RenaissanceRe could further reduce its exposure to Florida domestic companies if rate increases do not meet the companies return hurdles this year, according to its President and CEO, Kevin O’Donnell.
Speaking in an earnings call alongside the release of RenRe’s Q4 and 2019 results, O’Donnell warned of “substantial structural issues” that continue to affect its business in the state.
“We’ve seen loss creep, we’ve seen ineffective legislation change with regard to AOB and as we look at that market, our view is it goes up or we reduce,” he said.
“So I’m not going to forecast what the change will be, but I will say unless we see changes that meet our return expectations, we will reduce in 2020 like we did in 2019.”
RenRe experienced a number of large natural catastrophe losses in the last quarter of 2019, including a $175 million impact from Typhoon Hagibis, based on a $15 billion industry loss.

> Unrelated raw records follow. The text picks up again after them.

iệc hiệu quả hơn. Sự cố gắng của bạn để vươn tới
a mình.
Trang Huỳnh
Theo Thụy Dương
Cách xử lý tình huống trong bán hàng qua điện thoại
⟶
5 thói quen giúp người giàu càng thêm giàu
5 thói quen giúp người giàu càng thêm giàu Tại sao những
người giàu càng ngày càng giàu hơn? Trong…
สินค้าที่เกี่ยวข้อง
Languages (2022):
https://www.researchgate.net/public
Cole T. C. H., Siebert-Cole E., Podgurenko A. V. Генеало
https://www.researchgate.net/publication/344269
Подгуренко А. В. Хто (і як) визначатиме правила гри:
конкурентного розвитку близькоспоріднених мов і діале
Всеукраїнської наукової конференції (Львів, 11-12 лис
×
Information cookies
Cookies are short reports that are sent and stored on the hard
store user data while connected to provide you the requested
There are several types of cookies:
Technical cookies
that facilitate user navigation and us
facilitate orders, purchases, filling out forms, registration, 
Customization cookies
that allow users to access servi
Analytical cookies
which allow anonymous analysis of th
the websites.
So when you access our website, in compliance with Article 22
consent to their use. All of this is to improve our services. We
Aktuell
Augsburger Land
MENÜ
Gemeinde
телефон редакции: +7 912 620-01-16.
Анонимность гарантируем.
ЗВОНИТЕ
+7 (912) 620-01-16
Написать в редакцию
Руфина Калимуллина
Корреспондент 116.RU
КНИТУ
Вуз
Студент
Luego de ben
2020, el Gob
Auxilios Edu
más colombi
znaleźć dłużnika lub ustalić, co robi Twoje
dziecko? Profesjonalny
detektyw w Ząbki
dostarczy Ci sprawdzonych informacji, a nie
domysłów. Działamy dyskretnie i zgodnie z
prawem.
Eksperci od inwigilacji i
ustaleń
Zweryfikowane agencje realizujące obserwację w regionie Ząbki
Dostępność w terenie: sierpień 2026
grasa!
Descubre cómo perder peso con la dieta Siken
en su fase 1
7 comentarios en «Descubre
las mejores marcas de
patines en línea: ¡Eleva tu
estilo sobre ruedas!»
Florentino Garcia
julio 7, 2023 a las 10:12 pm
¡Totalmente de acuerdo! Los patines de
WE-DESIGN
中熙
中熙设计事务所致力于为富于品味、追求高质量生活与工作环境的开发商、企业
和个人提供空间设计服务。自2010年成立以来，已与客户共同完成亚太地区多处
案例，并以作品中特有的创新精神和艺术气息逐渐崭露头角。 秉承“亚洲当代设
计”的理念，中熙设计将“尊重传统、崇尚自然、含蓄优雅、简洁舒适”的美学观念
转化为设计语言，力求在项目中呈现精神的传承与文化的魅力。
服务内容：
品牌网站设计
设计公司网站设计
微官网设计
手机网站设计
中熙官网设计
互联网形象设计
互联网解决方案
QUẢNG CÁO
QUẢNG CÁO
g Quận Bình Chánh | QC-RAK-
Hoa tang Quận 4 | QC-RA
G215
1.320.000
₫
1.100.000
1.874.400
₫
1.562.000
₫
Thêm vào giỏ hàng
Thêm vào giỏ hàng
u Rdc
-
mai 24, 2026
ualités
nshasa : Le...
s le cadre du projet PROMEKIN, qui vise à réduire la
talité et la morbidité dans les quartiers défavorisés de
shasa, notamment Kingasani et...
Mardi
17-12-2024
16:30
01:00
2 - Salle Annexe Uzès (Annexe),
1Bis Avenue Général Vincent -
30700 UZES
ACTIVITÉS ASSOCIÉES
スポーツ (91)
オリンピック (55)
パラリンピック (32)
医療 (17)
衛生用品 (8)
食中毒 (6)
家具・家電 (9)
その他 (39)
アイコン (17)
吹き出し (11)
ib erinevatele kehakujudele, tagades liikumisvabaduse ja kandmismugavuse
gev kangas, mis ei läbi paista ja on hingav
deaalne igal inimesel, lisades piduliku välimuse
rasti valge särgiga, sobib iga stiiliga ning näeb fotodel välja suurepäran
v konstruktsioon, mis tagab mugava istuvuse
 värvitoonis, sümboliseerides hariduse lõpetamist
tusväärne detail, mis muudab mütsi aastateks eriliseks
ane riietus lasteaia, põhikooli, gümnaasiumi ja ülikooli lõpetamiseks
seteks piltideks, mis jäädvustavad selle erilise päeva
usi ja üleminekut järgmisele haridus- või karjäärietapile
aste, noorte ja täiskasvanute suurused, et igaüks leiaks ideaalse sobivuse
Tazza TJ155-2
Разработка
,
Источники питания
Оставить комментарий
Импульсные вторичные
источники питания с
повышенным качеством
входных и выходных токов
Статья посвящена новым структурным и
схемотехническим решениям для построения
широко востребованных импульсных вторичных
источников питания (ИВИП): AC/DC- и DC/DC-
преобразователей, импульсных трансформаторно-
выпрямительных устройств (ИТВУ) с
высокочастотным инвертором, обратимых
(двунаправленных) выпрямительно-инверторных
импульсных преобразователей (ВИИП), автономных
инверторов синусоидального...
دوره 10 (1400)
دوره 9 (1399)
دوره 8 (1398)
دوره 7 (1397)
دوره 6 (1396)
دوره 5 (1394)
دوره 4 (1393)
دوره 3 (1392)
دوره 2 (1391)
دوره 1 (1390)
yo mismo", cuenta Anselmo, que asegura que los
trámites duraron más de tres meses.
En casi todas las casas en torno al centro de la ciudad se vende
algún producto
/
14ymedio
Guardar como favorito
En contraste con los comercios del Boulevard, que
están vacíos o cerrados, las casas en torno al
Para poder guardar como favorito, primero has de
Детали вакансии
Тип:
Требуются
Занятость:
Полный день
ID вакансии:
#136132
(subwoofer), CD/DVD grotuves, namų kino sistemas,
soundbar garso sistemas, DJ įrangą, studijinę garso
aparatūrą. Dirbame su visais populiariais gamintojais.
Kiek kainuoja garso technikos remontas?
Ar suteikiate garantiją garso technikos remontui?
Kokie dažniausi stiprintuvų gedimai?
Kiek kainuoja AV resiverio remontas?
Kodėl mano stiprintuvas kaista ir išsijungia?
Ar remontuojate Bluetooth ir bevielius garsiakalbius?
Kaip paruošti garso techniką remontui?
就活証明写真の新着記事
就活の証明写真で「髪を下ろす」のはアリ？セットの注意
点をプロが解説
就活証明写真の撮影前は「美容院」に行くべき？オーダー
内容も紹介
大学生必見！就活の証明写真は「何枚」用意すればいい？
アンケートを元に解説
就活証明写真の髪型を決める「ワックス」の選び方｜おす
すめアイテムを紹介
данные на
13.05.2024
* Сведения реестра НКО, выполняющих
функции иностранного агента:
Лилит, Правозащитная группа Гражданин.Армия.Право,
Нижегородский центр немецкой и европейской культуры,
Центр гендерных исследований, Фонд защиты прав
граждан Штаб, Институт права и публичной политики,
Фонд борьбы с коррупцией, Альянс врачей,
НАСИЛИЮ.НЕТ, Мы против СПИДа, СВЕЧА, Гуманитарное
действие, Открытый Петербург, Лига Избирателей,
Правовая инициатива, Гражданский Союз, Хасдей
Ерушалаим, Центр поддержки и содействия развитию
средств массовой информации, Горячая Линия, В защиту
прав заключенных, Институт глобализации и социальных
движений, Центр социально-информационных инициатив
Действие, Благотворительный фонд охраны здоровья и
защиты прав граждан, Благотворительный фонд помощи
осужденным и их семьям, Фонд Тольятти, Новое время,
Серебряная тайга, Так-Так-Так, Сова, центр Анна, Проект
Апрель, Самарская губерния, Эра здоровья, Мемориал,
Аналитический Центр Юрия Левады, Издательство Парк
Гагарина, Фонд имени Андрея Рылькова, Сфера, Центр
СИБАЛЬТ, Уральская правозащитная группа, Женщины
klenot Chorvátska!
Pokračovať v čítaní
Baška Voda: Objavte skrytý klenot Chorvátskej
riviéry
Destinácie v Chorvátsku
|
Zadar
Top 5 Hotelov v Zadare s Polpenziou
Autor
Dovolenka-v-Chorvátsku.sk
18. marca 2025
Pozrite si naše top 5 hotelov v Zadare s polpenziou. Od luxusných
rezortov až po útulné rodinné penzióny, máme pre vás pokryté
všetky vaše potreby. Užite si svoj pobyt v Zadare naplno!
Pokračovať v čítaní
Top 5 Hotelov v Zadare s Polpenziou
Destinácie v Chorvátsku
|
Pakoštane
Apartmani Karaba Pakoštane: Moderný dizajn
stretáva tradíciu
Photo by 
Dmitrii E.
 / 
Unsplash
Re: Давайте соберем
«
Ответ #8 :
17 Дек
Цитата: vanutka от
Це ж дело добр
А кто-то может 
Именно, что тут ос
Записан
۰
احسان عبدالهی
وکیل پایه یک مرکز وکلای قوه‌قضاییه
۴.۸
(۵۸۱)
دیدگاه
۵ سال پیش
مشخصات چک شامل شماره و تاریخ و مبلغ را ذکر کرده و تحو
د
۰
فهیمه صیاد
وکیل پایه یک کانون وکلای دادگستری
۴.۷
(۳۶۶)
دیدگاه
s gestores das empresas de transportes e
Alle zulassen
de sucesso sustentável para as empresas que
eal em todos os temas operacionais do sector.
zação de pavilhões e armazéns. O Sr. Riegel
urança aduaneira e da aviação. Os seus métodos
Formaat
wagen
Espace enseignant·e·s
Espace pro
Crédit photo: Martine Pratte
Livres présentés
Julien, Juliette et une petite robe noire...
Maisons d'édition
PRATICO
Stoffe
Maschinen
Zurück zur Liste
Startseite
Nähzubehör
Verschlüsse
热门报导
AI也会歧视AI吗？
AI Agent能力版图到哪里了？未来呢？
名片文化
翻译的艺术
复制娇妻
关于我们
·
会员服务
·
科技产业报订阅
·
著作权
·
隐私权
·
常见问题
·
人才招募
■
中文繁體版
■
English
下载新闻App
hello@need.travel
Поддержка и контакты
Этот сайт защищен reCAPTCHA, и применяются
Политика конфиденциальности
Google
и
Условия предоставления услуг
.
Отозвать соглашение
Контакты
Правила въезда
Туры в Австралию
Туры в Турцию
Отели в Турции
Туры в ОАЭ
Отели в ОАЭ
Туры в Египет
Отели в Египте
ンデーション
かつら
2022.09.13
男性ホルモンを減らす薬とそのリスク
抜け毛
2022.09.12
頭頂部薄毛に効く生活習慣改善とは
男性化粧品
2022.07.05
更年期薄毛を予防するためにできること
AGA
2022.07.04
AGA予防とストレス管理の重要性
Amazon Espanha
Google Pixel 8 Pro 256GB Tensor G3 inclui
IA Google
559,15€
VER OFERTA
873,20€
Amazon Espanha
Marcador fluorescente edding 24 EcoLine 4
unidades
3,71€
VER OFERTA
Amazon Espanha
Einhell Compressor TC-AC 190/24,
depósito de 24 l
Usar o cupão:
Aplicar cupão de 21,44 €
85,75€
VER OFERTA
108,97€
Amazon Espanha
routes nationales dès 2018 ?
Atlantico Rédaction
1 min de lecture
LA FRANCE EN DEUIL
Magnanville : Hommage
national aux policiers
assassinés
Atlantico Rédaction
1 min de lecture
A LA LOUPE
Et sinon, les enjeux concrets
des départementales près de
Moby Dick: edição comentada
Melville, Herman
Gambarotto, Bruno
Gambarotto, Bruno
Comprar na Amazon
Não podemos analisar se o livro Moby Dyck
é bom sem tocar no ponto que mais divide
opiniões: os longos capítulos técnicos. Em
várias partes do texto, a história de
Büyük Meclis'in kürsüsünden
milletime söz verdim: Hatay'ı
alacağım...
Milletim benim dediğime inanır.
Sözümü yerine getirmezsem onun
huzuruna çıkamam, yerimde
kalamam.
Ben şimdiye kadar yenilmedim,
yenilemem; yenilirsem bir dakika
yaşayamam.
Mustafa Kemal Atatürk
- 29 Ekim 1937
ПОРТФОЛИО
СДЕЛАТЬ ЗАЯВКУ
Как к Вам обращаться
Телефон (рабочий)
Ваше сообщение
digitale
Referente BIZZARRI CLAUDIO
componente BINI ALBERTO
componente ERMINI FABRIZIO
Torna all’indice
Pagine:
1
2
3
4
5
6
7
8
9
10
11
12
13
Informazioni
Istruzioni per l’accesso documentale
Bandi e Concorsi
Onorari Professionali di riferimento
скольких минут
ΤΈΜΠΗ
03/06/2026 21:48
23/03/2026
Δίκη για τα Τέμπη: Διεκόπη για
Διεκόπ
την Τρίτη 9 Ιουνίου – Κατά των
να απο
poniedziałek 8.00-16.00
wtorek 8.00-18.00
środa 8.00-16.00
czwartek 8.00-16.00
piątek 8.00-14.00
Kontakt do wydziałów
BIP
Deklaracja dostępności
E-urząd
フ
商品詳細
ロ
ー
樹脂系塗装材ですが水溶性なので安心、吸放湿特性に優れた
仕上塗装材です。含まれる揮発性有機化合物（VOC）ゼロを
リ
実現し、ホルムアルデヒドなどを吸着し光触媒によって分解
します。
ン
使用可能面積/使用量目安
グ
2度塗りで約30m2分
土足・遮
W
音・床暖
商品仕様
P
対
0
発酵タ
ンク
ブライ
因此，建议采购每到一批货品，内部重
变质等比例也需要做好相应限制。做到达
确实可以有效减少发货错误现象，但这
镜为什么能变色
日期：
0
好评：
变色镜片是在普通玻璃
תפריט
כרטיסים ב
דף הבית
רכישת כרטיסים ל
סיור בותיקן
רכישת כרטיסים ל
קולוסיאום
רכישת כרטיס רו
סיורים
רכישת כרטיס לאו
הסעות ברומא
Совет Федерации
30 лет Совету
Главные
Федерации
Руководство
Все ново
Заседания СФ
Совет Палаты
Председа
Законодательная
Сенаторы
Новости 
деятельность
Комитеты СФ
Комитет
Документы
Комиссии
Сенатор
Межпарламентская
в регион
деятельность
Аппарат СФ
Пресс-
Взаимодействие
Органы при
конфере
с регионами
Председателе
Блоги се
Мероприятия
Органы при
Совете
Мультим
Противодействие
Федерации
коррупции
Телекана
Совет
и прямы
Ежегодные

But O’Donnell noted that the market is also continuing to see billions of dollars of loss creep in Florida from events in previous years, including from Hurricane Irma in 2017 and Hurricane Michael in 2018.
The CEO argued that the ongoing losses from these events indicate that any potential benefits due to reforms surrounding assignment of benefits (AOB) laws in Florida have yet to be realised for re/insurers.
“This is deeply disappointing,” he remarked. “Several Florida domestics are now close to exhausting their 2017 private market reinsurance. This is yet another indicator of the deep structural problems afflicting Florida.”
In addition, Florida is increasingly exposed to the effects of climate change such as rising sea levels, increased rainfall and flooding and intensifying hurricanes.
“Although it is easy to talk about the June renewal, I can say that these two factors are materially impacting our view of Florida and will result in the need for substantial rate increases,” O’Donnell added.
“Florida has always been and will always be an important market for RenRe. We have been leaders in this business for a decade. That said, we reduced our exposure to Florida domestic companies last year and are prepared to do so again if rate increases do not meet our return hurdles.”
At the same time, O’Donnell confirmed that RenRe would continue to explore additional means for accessing wind risk in the Florida market.